Taking everything in, the best contrasting point to Wolverine’s death is Batman v Superman. At the end of Dawn of Justice, Superman sacrifices himself to kill a rampaging Doomsday, getting stabbed by one of his bone protrusions while attacking the monster with Batman’s kryptonite spear, while in Logan Wolverine distracts X-24 to allow the children to escape and dies when being impaled on a tree trunk. The rest of both films are structured around the characters' funerals, with a final, character-embodying shot of the grave. Yet one is a widely derided attempt to the adapt an already divisive comic arc, the other a masterful tear-jerker, and the qualities we've discussed are exactly why there's this distinction.

Obviously, we know in Dawn of Justice that Supes will return (dirt rises from the grave and, besides, the character is established as a key part of Justice League) so there’s little emotional tension (there’s the core problem with the illusion of finality), but the whole plot conceit doesn’t work because there’s little actual weight behind it. By the end of Batman v Superman we’ve spent the better part of five screen hours with Kal-El, yet who he is as a person is yet to be successfully conveyed. There’s only ever an illusion of development, with no real discernable difference between the Supes with the spear to the one in the desert or being told to let people die by Pa Kent.

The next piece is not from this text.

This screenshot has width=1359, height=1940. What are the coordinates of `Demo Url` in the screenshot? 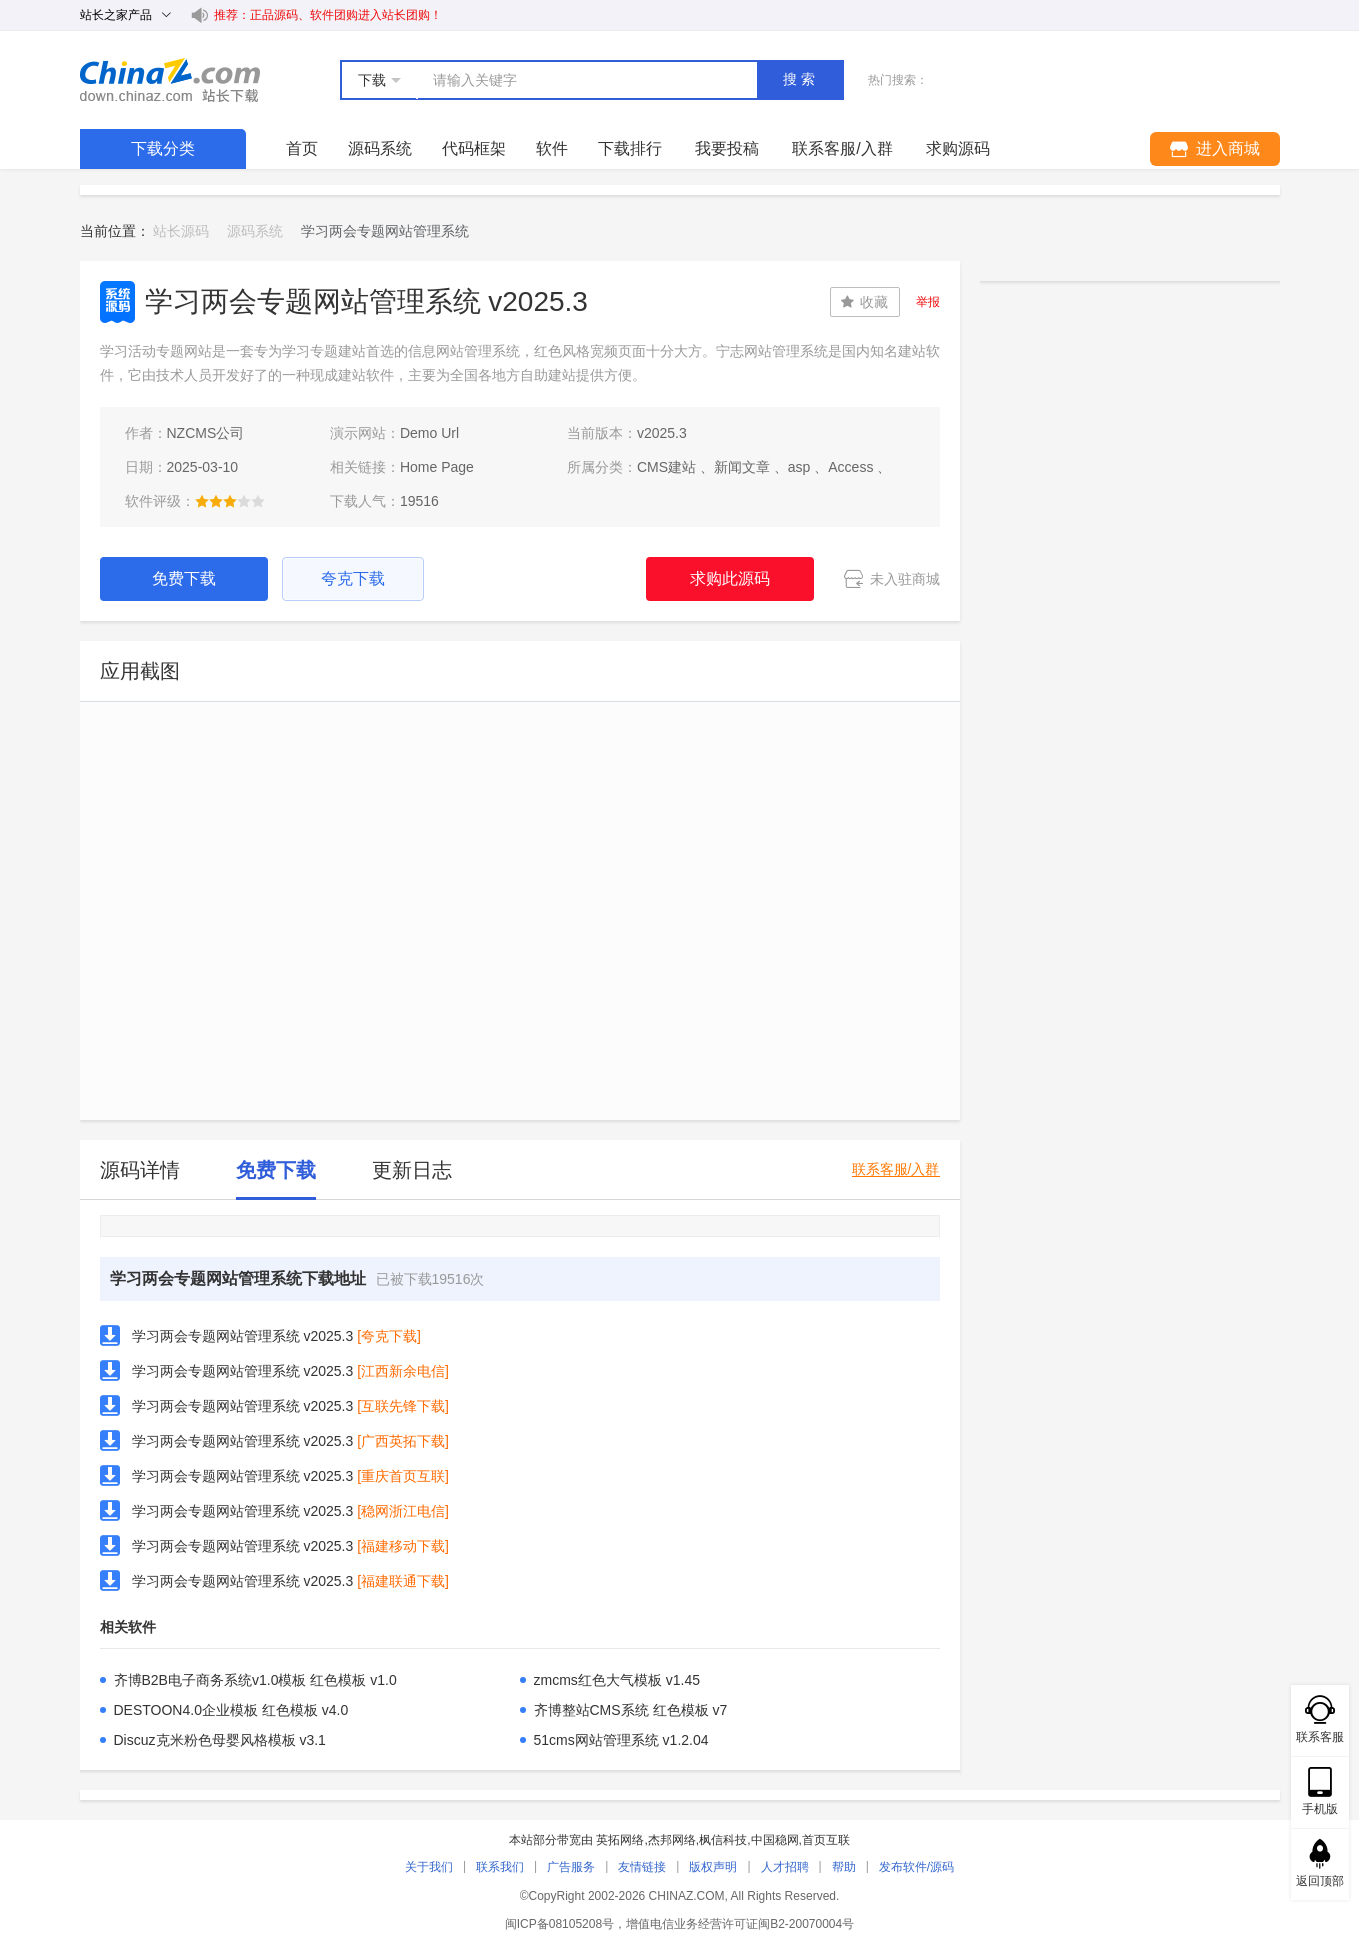 It's located at (429, 433). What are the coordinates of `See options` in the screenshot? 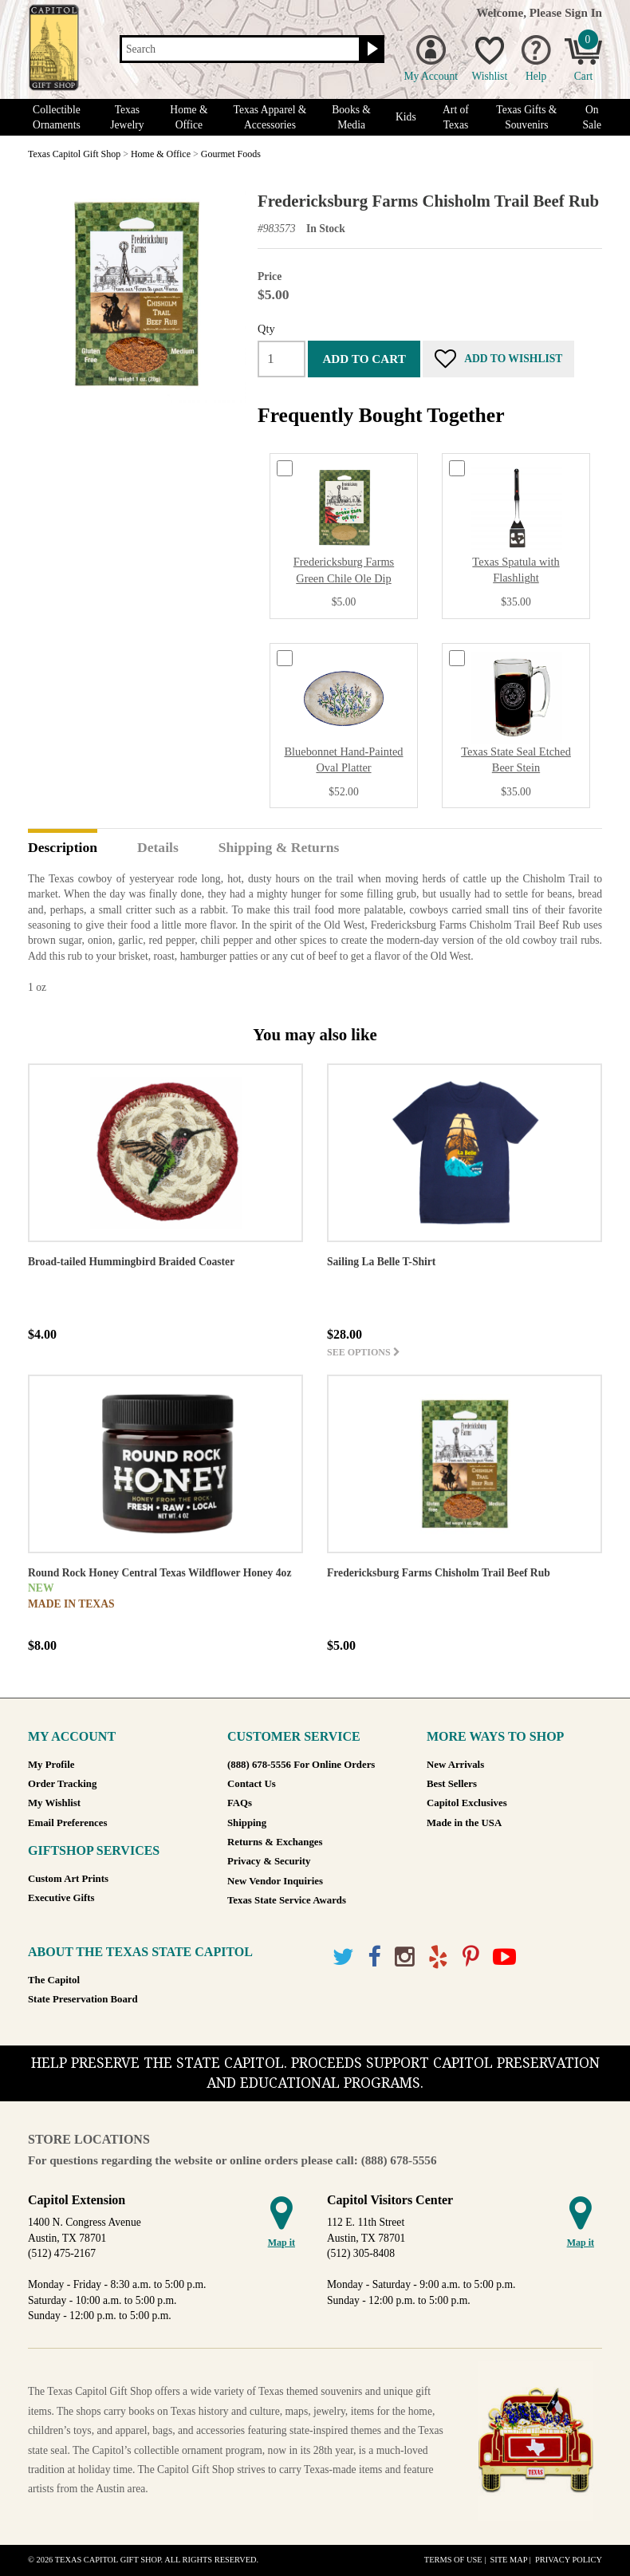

Logan understands its character, where he comes from, what he means to the audience and his relationship with his surrogate daughter, so when he gives his life up at the end it’s not just an effective isolated moment, but a deserved emotional crescendo that completes the journey. Whether that journey began for you in 1974 with the tease of Wolverine in The Incredible Hulk #180, in 2000 with the first X-Men, or just two hours earlier with Logan’s opening credits doesn’t matter; its final, with not a hint of illusion.